ASSIGNED TASK –
Find how many lines below hold "donc", and give that number as the entire answer.

EXTRACTED INFORMATION –
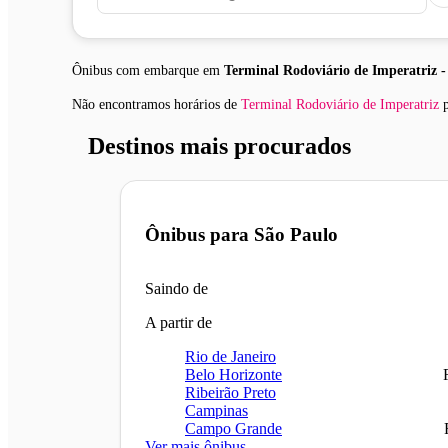
Ônibus com embarque em
Terminal Rodoviário de Imperatriz 
Não encontramos horários
de
Terminal Rodoviário de Imperatriz
p
Destinos mais procurados
Ônibus para
São Paulo
Saindo de
A partir de
Rio de Janeiro
Belo Horizonte
Ribeirão Preto
Campinas
Campo Grande
Ver mais ônibus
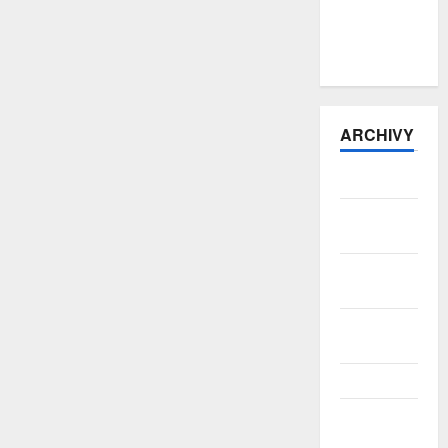
obchod
zůstává v
přebytku
ARCHIVY
Srpen 2026
Červenec
2026
Červen
2026
Květen
2026
Duben 2026
Březen
2026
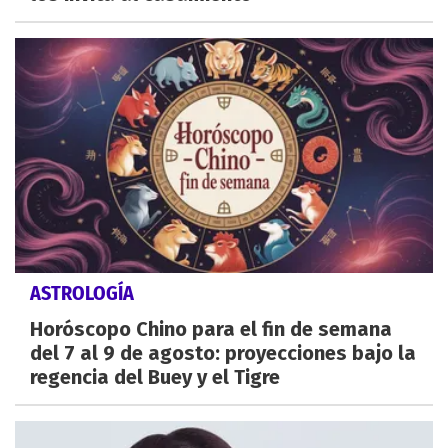
ASTROLOGÍA
Horóscopo Chino para el fin de semana
del 7 al 9 de agosto: proyecciones bajo la
regencia del Buey y el Tigre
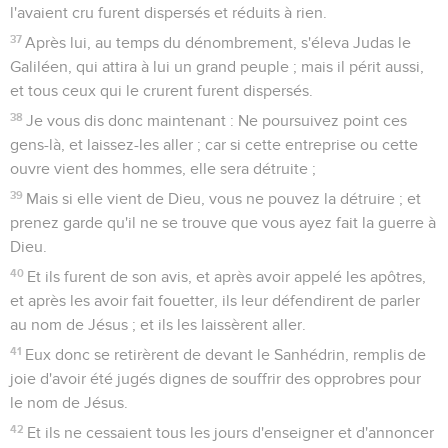
l'avaient cru furent dispersés et réduits à rien.
37
Après lui, au temps du dénombrement, s'éleva Judas le
Galiléen, qui attira à lui un grand peuple ; mais il périt aussi,
et tous ceux qui le crurent furent dispersés.
38
Je vous dis donc maintenant : Ne poursuivez point ces
gens-là, et laissez-les aller ; car si cette entreprise ou cette
ouvre vient des hommes, elle sera détruite ;
39
Mais si elle vient de Dieu, vous ne pouvez la détruire ; et
prenez garde qu'il ne se trouve que vous ayez fait la guerre à
Dieu.
40
Et ils furent de son avis, et après avoir appelé les apôtres,
et après les avoir fait fouetter, ils leur défendirent de parler
au nom de Jésus ; et ils les laissèrent aller.
41
Eux donc se retirèrent de devant le Sanhédrin, remplis de
joie d'avoir été jugés dignes de souffrir des opprobres pour
le nom de Jésus.
42
Et ils ne cessaient tous les jours d'enseigner et d'annoncer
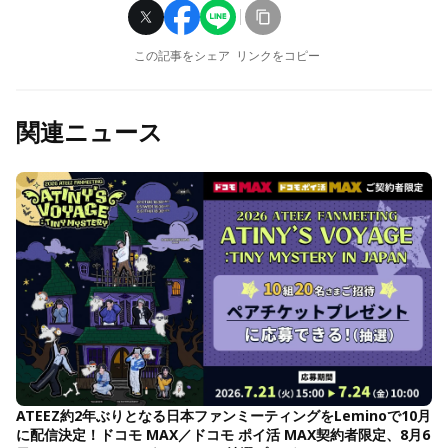
この記事をシェア
リンクをコピー
関連ニュース
ATEEZ約2年ぶりとなる日本ファンミーティングをLeminoで10月
に配信決定！ドコモ MAX／ドコモ ポイ活 MAX契約者限定、8月6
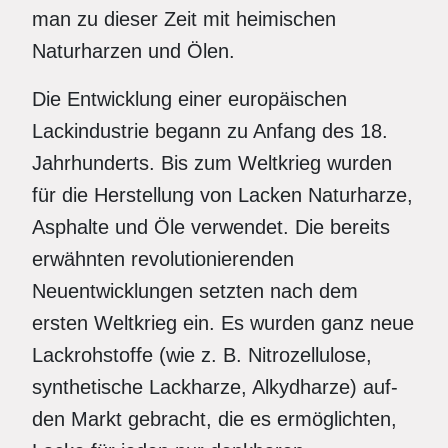
man zu dieser Zeit mit heimischen
Naturharzen und Ölen.
Die Entwicklung einer europäischen
Lackindustrie begann zu Anfang des 18.
Jahrhunderts. Bis zum Weltkrieg wurden
für die Herstellung von Lacken Naturharze,
Asphalte und Öle verwendet. Die bereits
erwähnten revolutionierenden
Neuentwicklungen setzten nach dem
ersten Weltkrieg ein. Es wurden ganz neue
Lackrohstoffe (wie z. B. Nitrozellulose,
synthetische Lackharze, Alkydharze) auf-
den Markt gebracht, die es ermöglichten,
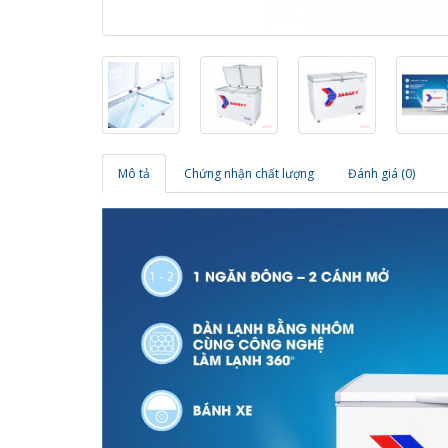
Mô tả
Chứng nhận chất lượng
Đánh giá (0)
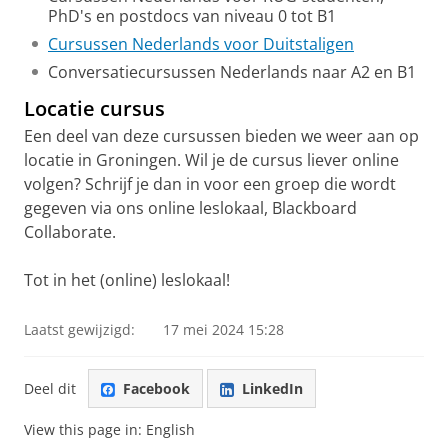
PhD's en postdocs van niveau 0 tot B1
Cursussen Nederlands voor Duitstaligen
Conversatiecursussen Nederlands naar A2 en B1
Locatie cursus
Een deel van deze cursussen bieden we weer aan op
locatie in Groningen. Wil je de cursus liever online
volgen? Schrijf je dan in voor een groep die wordt
gegeven via ons online leslokaal, Blackboard
Collaborate.
Tot in het (online) leslokaal!
Laatst gewijzigd:
17 mei 2024 15:28
Deel dit
Facebook
LinkedIn
View this page in:
English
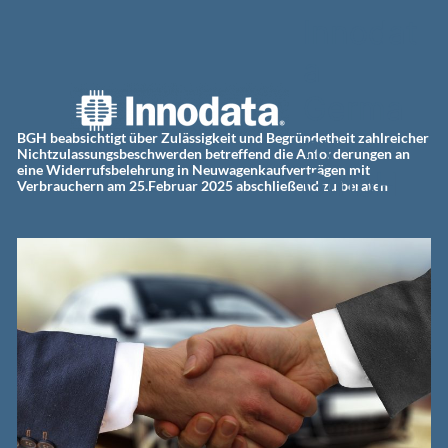
Zum
Innodat
Inhalt
springen
a
Germa
ny
BGH beabsichtigt über Zulässigkeit und Begründetheit zahlreicher
Nichtzulassungsbeschwerden betreffend die Anforderungen an
eine Widerrufsbelehrung in Neuwagenkaufverträgen mit
GmbH
Verbrauchern am 25.Februar 2025 abschließend zu beraten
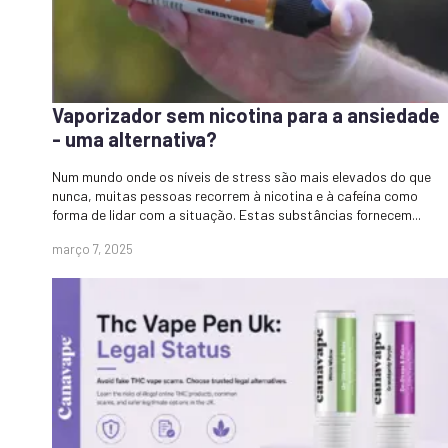
Vaporizador sem nicotina para a ansiedade
- uma alternativa?
Num mundo onde os níveis de stress são mais elevados do que
nunca, muitas pessoas recorrem à nicotina e à cafeína como
forma de lidar com a situação. Estas substâncias fornecem...
março 7, 2025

WRITTEN ANSWER –
2